Bu durum mevcut büyüme stratejisinden (yapısal problemlerden) kaynaklanıyor. Yapısal problemler giderilmediği sürece enflasyon oranı yüzde 8 seviyesinde seyredecektir.



Dolayısıyla bugün enflasyon oranının çift haneli rakamları görmesinin nedeni geçici gelişmeler olup (zaten mevsimsel-konjonktürel gelişmelerden arındırılmış çekirdek enflasyon yüzde 8 civarlarında) son yıllardaki ortalamalardan sadece 2 puan yüksektir.



**


Enflasyon oranındaki artışın temel sebepleri: TL'nin değer kaybetmesi, enerji, petrol ve hammadde fiyatlarının artışı olarak gösteriliyor.



İthal girdiye dayalı büyüme modelimizden dolayı üretim maliyetlerimiz artmıştır.



Enflasyonun yaklaşık üçte birinin, kur etkili enerji ve vergi düzenlemelerinden (tütün gurubu özellikle), ulaştırma (benzin fiyatlarındaki artış) ve sağlık grubundan (muayene ücretlerine ve ilaç fiyatlarına yapılan zam) kaynaklandığı görülüyor.



Ancak TÜFE'deki artış ivmesinde döviz kurunda yaşanan yükselişin de (fiyatlara yansımış) çok önemli etkisi söz konusu.



**


Yurt içi üretici fiyatları (Yi-ÜFE) Şubat ayında yüzde 1,26 oranında artmış, yıllık enflasyon 1,67 puan yükselerek yüzde 15,36 olmuştur.

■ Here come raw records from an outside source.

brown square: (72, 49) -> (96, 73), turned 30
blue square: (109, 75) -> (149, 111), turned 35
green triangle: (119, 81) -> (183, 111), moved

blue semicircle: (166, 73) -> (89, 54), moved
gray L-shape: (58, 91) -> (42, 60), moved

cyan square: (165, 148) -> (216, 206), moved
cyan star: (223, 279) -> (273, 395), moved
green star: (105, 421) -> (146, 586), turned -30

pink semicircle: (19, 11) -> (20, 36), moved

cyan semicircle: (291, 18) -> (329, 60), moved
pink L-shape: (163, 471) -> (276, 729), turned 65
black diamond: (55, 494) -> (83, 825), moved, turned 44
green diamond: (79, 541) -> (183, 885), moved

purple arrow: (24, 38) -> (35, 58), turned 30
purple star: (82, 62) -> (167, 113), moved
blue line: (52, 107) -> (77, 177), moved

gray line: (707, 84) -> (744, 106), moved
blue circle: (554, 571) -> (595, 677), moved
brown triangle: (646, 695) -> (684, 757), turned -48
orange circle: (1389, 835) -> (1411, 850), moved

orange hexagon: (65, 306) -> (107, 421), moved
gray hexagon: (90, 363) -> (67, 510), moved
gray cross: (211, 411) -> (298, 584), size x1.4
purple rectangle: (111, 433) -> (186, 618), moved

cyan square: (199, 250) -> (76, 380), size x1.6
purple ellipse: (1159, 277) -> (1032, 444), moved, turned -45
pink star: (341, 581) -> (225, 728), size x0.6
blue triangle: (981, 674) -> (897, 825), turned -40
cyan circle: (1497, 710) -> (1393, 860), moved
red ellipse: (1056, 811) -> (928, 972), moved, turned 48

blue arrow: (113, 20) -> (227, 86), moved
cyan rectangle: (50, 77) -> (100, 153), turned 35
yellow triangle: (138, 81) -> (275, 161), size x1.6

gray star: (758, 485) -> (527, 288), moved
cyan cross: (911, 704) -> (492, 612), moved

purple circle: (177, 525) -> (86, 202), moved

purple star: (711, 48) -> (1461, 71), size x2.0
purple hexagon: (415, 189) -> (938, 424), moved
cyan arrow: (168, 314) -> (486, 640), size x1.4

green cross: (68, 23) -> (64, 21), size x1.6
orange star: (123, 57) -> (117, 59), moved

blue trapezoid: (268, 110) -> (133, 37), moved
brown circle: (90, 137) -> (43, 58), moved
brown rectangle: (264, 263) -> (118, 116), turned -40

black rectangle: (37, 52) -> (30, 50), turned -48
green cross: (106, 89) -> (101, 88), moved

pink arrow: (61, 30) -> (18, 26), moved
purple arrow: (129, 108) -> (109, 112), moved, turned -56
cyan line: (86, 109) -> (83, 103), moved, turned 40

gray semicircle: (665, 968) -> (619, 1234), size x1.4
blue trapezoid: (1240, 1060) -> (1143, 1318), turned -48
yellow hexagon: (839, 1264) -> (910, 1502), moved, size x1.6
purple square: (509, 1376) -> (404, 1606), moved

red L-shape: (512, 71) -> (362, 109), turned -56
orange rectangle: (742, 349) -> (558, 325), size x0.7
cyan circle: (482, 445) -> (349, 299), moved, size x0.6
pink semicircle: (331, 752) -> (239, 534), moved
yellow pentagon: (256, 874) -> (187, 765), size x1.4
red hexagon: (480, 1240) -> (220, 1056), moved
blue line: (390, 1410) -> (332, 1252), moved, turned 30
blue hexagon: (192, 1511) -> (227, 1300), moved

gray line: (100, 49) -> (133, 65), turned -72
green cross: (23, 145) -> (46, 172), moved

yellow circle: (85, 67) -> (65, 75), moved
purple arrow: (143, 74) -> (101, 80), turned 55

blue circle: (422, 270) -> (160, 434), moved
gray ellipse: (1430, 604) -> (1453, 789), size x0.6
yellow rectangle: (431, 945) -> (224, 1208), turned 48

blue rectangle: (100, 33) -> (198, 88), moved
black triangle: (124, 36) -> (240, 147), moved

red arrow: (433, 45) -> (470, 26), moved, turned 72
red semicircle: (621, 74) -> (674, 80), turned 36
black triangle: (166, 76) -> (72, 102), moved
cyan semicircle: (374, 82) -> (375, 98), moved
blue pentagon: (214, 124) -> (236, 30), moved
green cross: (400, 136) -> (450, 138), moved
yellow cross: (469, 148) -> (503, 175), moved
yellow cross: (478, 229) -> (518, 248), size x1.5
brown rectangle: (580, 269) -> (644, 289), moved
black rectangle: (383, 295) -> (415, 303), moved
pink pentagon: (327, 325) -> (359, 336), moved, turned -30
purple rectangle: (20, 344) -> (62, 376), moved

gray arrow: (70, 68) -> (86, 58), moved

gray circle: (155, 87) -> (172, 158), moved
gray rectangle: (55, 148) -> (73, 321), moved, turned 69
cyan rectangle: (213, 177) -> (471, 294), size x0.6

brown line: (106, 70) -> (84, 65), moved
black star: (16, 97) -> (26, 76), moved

Bu gelişmede, döviz kuru ve uluslararası emtia fiyatları belirleyici olmuştur. Yıllık enflasyon, imalat sanayisinde yüzde 17,18'e, petrol ve ana metal hariç imalat sanayisinde ise yüzde 11,92'ye ulaşmıştır.



Ana sanayi gruplarına göre incelendiğinde, Şubat ayında tüm alt gruplarda fiyat artışı gözlenmiştir.



Sonuçta, TÜFE artışında üretici kaynaklı güçlü baskı devam etmiştir.



**


Enflasyonu etkileyen bir diğer önemli değişken beklentilerdir.



Merkez Bankası politikaları, enflasyon hedeflemesi gibi, bir anlamda beklentileri yönetmek içindir.



Merkez Bankası farklı enstrümanlar kullanarak faizlere müdahaleyi daha basite indirgemeli ve piyasaya net mesajlar vermelidir.



Hassas referandum sürecinin risk ve belirsizliği artırması beklentileri de kötüleştirmiş.



Bu durumda enflasyon oranını makul seviyelere indirmek için beklentileri iyileştirmek kaçınılmazdır.



Ayrıca, referandum sürecinden sonra beklentilerin normale döneceğini de söyleyebiliriz (kamuoyu yoklamaları bir sürpriz olmayacağını söylüyor).



**


Sonuç olarak, Merkez Bankasının para politikasıyla etkileyebileceği enflasyon bileşenleri sınırlıdır. Sadece enflasyonun az bir kısmını kapsayan çekirdek enflasyon üzerine etkisi vardır.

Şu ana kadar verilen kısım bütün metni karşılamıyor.